▸ **Description of the task**
Copy every entry exactly as it reads and exclude whatever pictures appear.

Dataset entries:
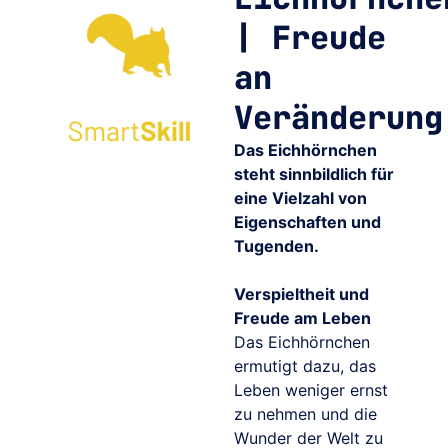
| Freude
an
Veränderung
Das Eichhörnchen
steht sinnbildlich für
eine Vielzahl von
Eigenschaften und
Tugenden.
Verspieltheit und
Freude am Leben
Das Eichhörnchen
ermutigt dazu, das
Leben weniger ernst
zu nehmen und die
Wunder der Welt zu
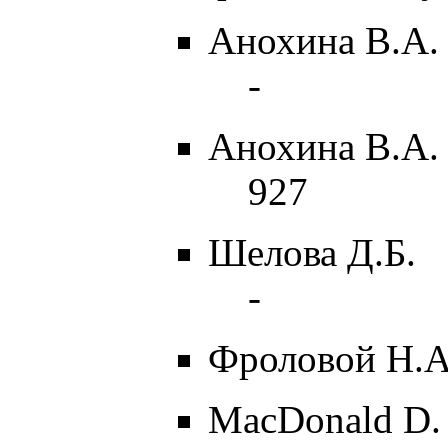
Анохина В.А. 
-
Анохина В.А. 
927
Шелова Д.Б.
-
Фроловой Н.А
MacDonald D.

▸ **Solution for this problem**
| Freude
an
Veränderung
Das Eichhörnchen
steht sinnbildlich für
eine Vielzahl von
Eigenschaften und
Tugenden.
Verspieltheit und
Freude am Leben
Das Eichhörnchen
ermutigt dazu, das
Leben weniger ernst
zu nehmen und die
Wunder der Welt zu
Анохина В.А. 
-
Анохина В.А. 
927
Шелова Д.Б.
-
Фроловой Н.А
MacDonald D.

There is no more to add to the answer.